[Transcribed page contents]
=====
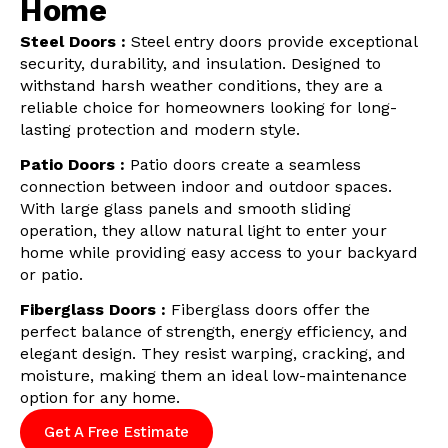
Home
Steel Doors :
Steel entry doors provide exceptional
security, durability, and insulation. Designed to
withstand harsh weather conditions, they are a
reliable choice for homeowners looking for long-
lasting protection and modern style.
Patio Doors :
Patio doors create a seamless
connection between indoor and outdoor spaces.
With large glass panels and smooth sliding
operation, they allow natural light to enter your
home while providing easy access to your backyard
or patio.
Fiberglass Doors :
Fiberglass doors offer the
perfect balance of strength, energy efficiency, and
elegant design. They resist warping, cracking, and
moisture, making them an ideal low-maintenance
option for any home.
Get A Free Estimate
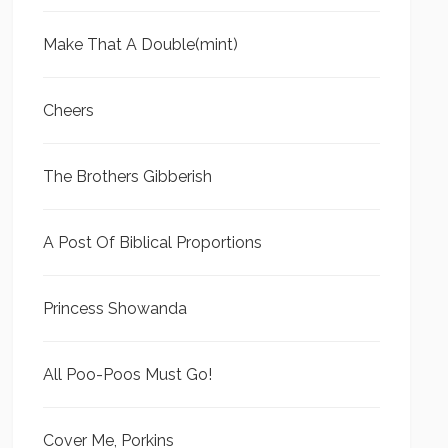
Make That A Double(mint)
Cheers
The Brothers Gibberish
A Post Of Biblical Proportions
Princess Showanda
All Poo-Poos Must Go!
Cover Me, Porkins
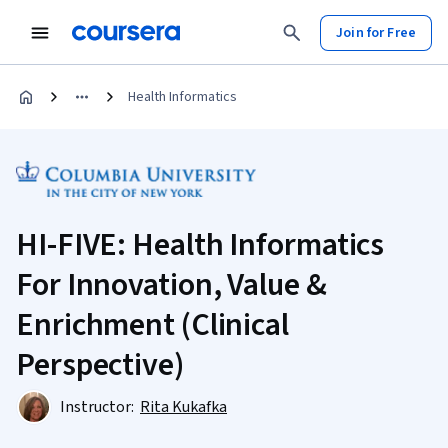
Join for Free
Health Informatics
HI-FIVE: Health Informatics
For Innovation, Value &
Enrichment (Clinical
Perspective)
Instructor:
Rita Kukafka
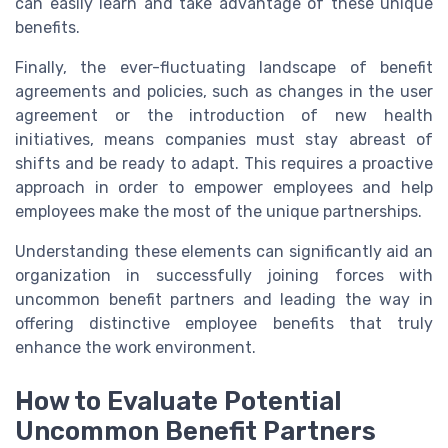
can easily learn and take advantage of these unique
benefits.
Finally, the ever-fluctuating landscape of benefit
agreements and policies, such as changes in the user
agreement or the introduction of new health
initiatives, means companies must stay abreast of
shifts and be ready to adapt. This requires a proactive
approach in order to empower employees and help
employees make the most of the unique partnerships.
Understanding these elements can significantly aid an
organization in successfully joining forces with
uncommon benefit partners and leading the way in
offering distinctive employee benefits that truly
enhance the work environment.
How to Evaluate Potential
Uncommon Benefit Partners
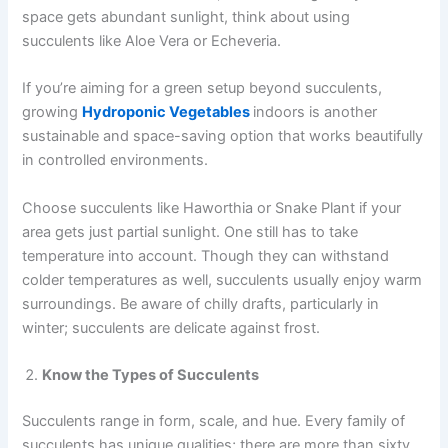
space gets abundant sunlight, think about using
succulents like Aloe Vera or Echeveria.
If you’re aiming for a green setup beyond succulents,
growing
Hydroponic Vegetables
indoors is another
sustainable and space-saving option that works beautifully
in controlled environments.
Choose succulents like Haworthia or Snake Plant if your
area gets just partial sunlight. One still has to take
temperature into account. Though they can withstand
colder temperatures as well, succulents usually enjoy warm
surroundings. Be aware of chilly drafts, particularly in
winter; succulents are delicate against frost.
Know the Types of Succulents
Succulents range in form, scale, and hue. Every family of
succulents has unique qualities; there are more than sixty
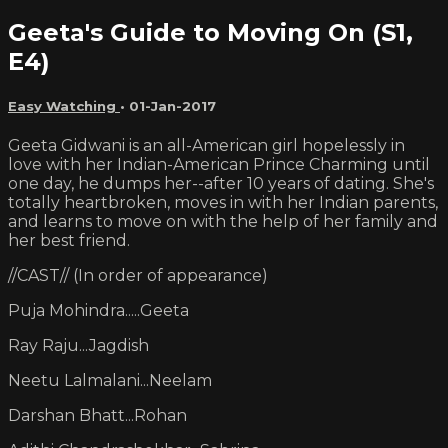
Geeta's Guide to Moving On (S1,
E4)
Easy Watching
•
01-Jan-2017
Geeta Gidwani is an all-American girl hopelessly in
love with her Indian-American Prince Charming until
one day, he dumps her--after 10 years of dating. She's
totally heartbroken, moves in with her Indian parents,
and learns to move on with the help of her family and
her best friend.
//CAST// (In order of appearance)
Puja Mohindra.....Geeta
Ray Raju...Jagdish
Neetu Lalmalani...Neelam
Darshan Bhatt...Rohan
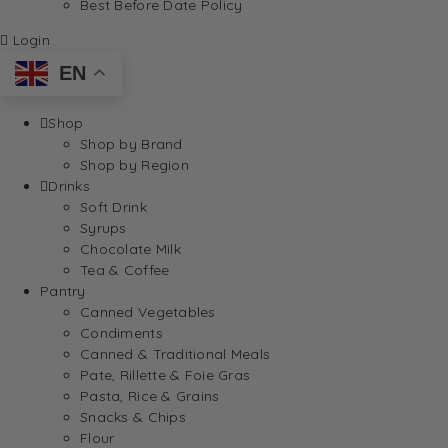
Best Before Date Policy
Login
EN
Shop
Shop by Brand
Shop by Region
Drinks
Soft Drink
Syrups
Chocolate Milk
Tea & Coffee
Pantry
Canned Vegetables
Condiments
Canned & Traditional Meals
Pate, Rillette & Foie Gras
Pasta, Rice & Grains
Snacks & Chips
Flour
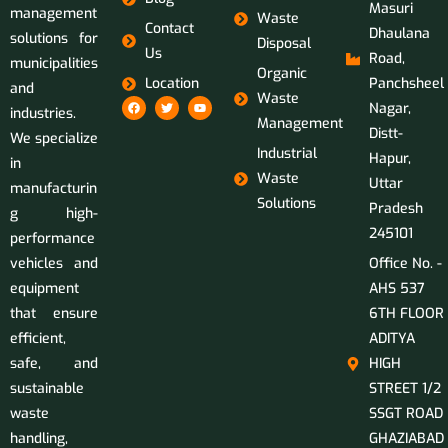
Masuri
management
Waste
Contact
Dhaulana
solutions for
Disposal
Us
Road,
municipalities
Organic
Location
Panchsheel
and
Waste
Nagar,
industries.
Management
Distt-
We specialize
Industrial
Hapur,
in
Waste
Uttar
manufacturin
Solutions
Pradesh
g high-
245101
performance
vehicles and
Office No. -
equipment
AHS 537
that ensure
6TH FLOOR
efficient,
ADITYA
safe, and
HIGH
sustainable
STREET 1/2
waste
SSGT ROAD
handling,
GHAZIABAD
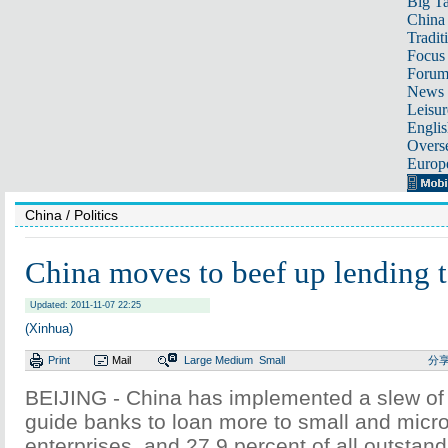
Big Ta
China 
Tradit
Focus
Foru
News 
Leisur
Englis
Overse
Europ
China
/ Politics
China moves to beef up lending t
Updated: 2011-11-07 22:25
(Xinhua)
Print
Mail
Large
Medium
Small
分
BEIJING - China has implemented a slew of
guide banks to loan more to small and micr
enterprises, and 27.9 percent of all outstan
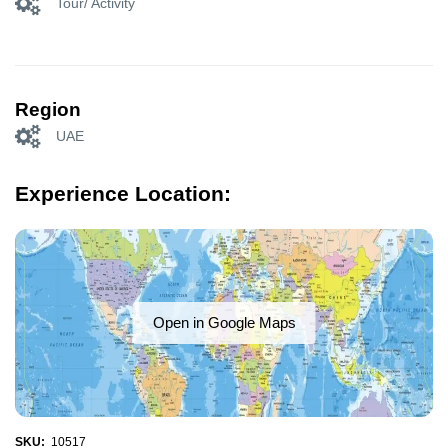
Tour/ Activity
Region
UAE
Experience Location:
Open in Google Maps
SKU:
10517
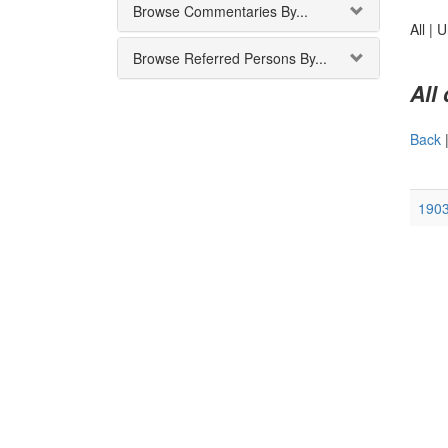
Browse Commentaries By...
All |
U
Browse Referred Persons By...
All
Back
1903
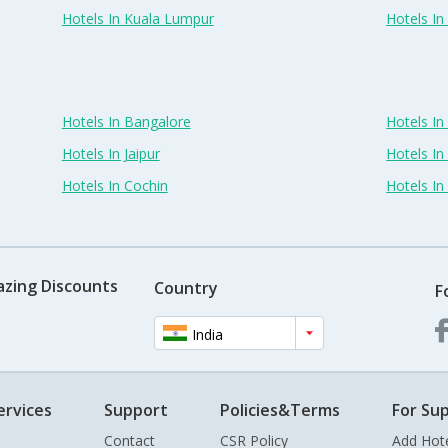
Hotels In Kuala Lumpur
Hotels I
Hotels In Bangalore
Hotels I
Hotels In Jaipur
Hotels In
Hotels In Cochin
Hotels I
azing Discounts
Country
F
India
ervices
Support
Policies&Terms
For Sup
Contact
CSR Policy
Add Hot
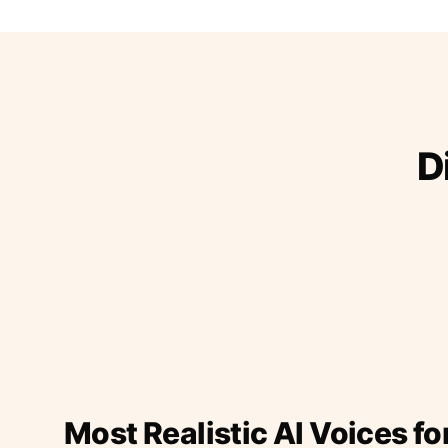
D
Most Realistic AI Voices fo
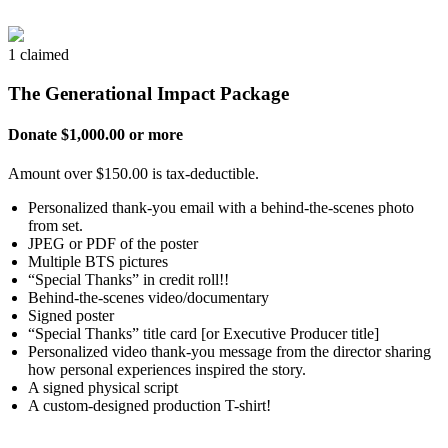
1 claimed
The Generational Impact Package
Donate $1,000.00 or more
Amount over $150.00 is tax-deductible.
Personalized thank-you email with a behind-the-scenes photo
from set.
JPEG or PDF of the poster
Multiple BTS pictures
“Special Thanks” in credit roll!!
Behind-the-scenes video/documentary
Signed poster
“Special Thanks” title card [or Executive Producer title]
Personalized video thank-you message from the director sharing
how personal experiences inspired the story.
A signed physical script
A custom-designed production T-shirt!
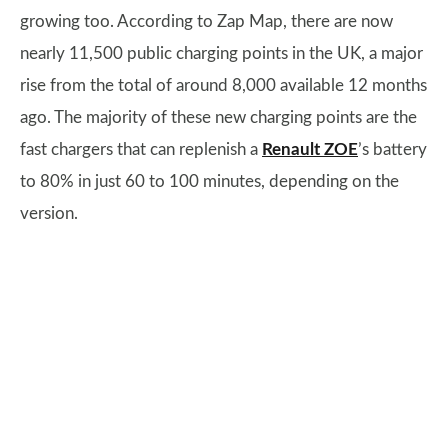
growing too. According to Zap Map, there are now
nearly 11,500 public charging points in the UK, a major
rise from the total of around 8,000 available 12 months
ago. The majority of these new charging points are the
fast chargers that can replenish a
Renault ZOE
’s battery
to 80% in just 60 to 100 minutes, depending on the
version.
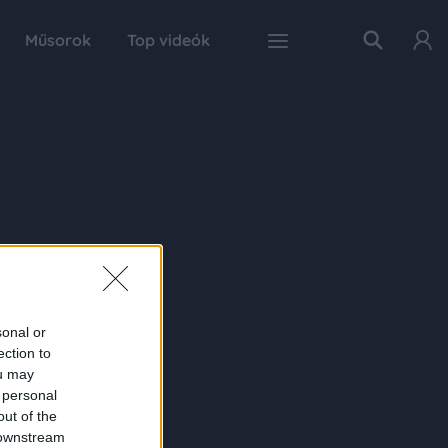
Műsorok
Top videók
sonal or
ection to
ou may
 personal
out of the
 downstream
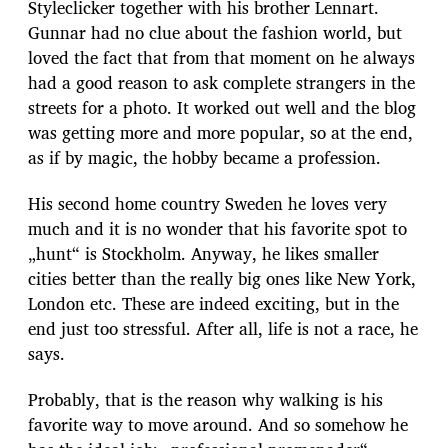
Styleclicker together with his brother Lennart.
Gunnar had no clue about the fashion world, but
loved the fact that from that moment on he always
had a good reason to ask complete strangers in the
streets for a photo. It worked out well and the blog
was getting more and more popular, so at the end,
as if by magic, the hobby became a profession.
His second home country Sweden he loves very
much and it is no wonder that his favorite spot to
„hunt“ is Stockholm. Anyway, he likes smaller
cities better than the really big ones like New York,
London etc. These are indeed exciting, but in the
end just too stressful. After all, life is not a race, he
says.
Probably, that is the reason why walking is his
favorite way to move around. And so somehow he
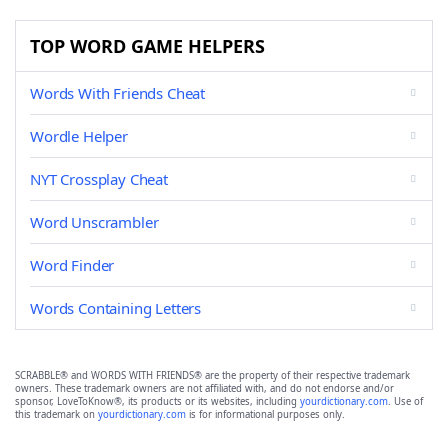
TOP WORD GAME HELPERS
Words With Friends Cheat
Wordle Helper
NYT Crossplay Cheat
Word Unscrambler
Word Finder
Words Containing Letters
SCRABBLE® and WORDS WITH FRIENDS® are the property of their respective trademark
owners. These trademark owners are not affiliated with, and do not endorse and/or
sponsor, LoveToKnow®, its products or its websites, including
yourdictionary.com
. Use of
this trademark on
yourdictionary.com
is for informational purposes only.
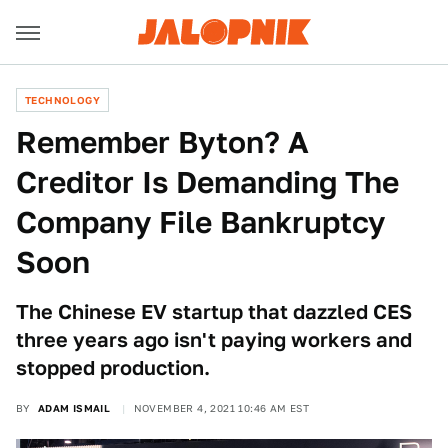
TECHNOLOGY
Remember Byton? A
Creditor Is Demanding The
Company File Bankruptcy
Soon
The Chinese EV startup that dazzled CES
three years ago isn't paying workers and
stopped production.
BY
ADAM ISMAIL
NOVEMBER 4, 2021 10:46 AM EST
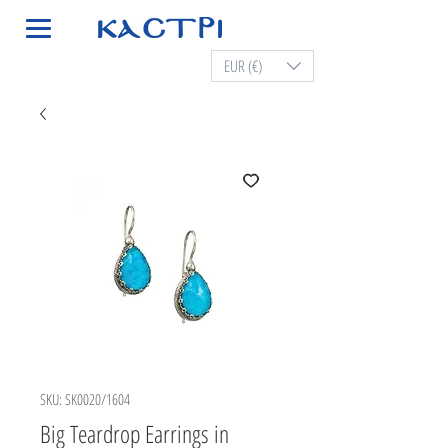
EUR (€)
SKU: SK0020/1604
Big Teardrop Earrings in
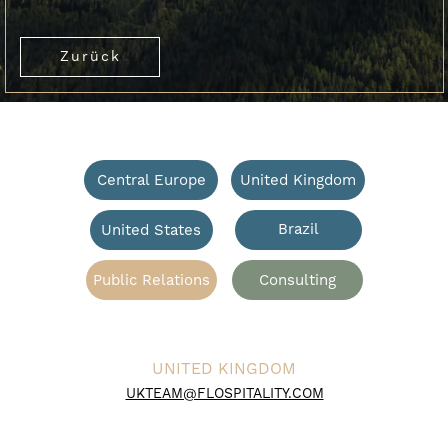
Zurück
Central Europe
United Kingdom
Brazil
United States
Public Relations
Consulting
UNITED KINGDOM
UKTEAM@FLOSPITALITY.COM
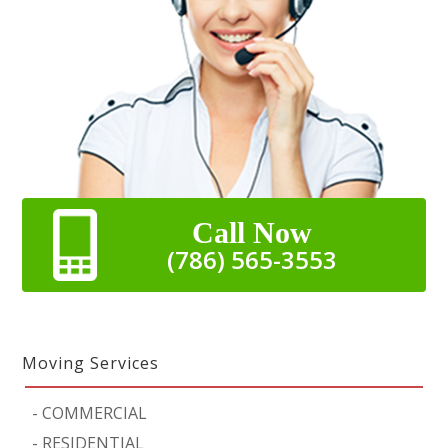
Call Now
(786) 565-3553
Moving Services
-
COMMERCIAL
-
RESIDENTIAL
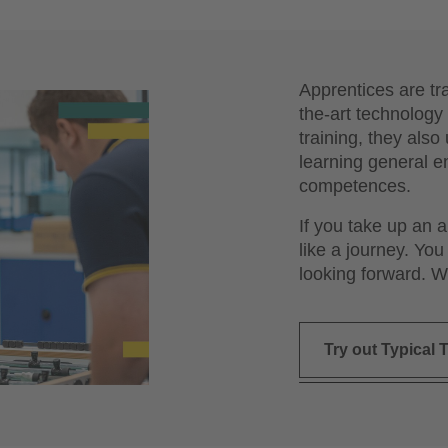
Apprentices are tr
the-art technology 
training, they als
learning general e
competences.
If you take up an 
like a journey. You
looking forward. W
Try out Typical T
=====
Work task: In the copy, include every record exactly and no pictures at all.

Problem solution:
Home
Steel Doors :
Steel entry doors provide exceptional
security, durability, and insulation. Designed to
withstand harsh weather conditions, they are a
reliable choice for homeowners looking for long-
lasting protection and modern style.
Patio Doors :
Patio doors create a seamless
connection between indoor and outdoor spaces.
With large glass panels and smooth sliding
operation, they allow natural light to enter your
home while providing easy access to your backyard
or patio.
Fiberglass Doors :
Fiberglass doors offer the
perfect balance of strength, energy efficiency, and
elegant design. They resist warping, cracking, and
moisture, making them an ideal low-maintenance
option for any home.
Get A Free Estimate
Make That A Double(mint)
Cheers
The Brothers Gibberish
A Post Of Biblical Proportions
Princess Showanda
All Poo-Poos Must Go!
Cover Me, Porkins
Join for Free
Health Informatics
HI-FIVE: Health Informatics
For Innovation, Value &
Enrichment (Clinical
Perspective)
Instructor:
Rita Kukafka
can easily learn and take advantage of these unique
benefits.
Finally, the ever-fluctuating landscape of benefit
agreements and policies, such as changes in the user
agreement or the introduction of new health
initiatives, means companies must stay abreast of
shifts and be ready to adapt. This requires a proactive
approach in order to empower employees and help
employees make the most of the unique partnerships.
Understanding these elements can significantly aid an
organization in successfully joining forces with
uncommon benefit partners and leading the way in
offering distinctive employee benefits that truly
enhance the work environment.
How to Evaluate Potential
Uncommon Benefit Partners
space gets abundant sunlight, think about using
succulents like Aloe Vera or Echeveria.
If you’re aiming for a green setup beyond succulents,
growing
Hydroponic Vegetables
indoors is another
sustainable and space-saving option that works beautifully
in controlled environments.
Choose succulents like Haworthia or Snake Plant if your
area gets just partial sunlight. One still has to take
temperature into account. Though they can withstand
colder temperatures as well, succulents usually enjoy warm
surroundings. Be aware of chilly drafts, particularly in
winter; succulents are delicate against frost.
Know the Types of Succulents
Succulents range in form, scale, and hue. Every family of
succulents has unique qualities; there are more than sixty
Geeta's Guide to Moving On (S1,
E4)
Easy Watching
•
01-Jan-2017
Geeta Gidwani is an all-American girl hopelessly in
love with her Indian-American Prince Charming until
one day, he dumps her--after 10 years of dating. She's
totally heartbroken, moves in with her Indian parents,
and learns to move on with the help of her family and
her best friend.
//CAST// (In order of appearance)
Puja Mohindra.....Geeta
Ray Raju...Jagdish
Neetu Lalmalani...Neelam
Darshan Bhatt...Rohan
Best Before Date Policy
Login
EN
Shop
Shop by Brand
Shop by Region
Drinks
Soft Drink
Syrups
Chocolate Milk
Tea & Coffee
Pantry
Canned Vegetables
Condiments
Canned & Traditional Meals
Pate, Rillette & Foie Gras
Pasta, Rice & Grains
Snacks & Chips
Flour
Masuri
management
Waste
Contact
Dhaulana
solutions for
Disposal
Us
Road,
municipalities
Organic
Location
Panchsheel
and
Waste
Nagar,
industries.
Management
Distt-
We specialize
Industrial
Hapur,
in
Waste
Uttar
manufacturin
Solutions
Pradesh
g high-
245101
performance
vehicles and
Office No. -
equipment
AHS 537
that ensure
6TH FLOOR
efficient,
ADITYA
safe, and
HIGH
sustainable
STREET 1/2
waste
SSGT ROAD
handling,
GHAZIABAD
Big Ta
China 
Tradit
Focus
Foru
News 
Leisur
Englis
Overse
Europ
China
/ Politics
China moves to beef up lending t
Updated: 2011-11-07 22:25
(Xinhua)
Print
Mail
Large
Medium
Small
分
BEIJING - China has implemented a slew of
guide banks to loan more to small and micr
enterprises, and 27.9 percent of all outstan
Tour/ Activity
Region
UAE
Experience Location:
Open in Google Maps
SKU:
10517
Browse Commentaries By...
All |
U
Browse Referred Persons By...
All
Back
1903
Hotels In Kuala Lumpur
Hotels I
Hotels In Bangalore
Hotels I
Hotels In Jaipur
Hotels In
Hotels In Cochin
Hotels I
azing Discounts
Country
F
India
ervices
Support
Policies&Terms
For Sup
Contact
CSR Policy
Add Hot
D
Most Realistic AI Voices fo
1 claimed
The Generational Impact Package
Donate $1,000.00 or more
Amount over $150.00 is tax-deductible.
Personalized thank-you email with a behind-the-scenes photo
from set.
JPEG or PDF of the poster
Multiple BTS pictures
“Special Thanks” in credit roll!!
Behind-the-scenes video/documentary
Signed poster
“Special Thanks” title card [or Executive Producer title]
Personalized video thank-you message from the director sharing
how personal experiences inspired the story.
A signed physical script
A custom-designed production T-shirt!
growing too. According to Zap Map, there are now
nearly 11,500 public charging points in the UK, a major
rise from the total of around 8,000 available 12 months
ago. The majority of these new charging points are the
fast chargers that can replenish a
Renault ZOE
’s battery
to 80% in just 60 to 100 minutes, depending on the
version.
Műsorok
Top videók
sonal or
ection to
ou may
 personal
out of the
 downstream
Styleclicker together with his brother Lennart.
Gunnar had no clue about the fashion world, but
loved the fact that from that moment on he always
had a good reason to ask complete strangers in the
streets for a photo. It worked out well and the blog
was getting more and more popular, so at the end,
as if by magic, the hobby became a profession.
His second home country Sweden he loves very
much and it is no wonder that his favorite spot to
„hunt“ is Stockholm. Anyway, he likes smaller
cities better than the really big ones like New York,
London etc. These are indeed exciting, but in the
end just too stressful. After all, life is not a race, he
says.
Probably, that is the reason why walking is his
favorite way to move around. And so somehow he
TOP WORD GAME HELPERS
Words With Friends Cheat
Wordle Helper
NYT Crossplay Cheat
Word Unscrambler
Word Finder
Words Containing Letters
SCRABBLE® and WORDS WITH FRIENDS® are the property of their respective trademark
owners. These trademark owners are not affiliated with, and do not endorse and/or
sponsor, LoveToKnow®, its products or its websites, including
yourdictionary.com
. Use of
this trademark on
yourdictionary.com
is for informational purposes only.
TECHNOLOGY
Remember Byton? A
Creditor Is Demanding The
Company File Bankruptcy
Soon
The Chinese EV startup that dazzled CES
three years ago isn't paying workers and
stopped production.
BY
ADAM ISMAIL
NOVEMBER 4, 2021 10:46 AM EST
EUR (€)
SKU: SK0020/1604
Big Teardrop Earrings in
Zurück
Central Europe
United Kingdom
Brazil
United States
Public Relations
Consulting
UNITED KINGDOM
UKTEAM@FLOSPITALITY.COM
Call Now
(786) 565-3553
Moving Services
-
COMMERCIAL
-
RESIDENTIAL
Apprentices are tr
the-art technology 
training, they als
learning general e
competences.
If you take up an 
like a journey. You
looking forward. W
Try out Typical T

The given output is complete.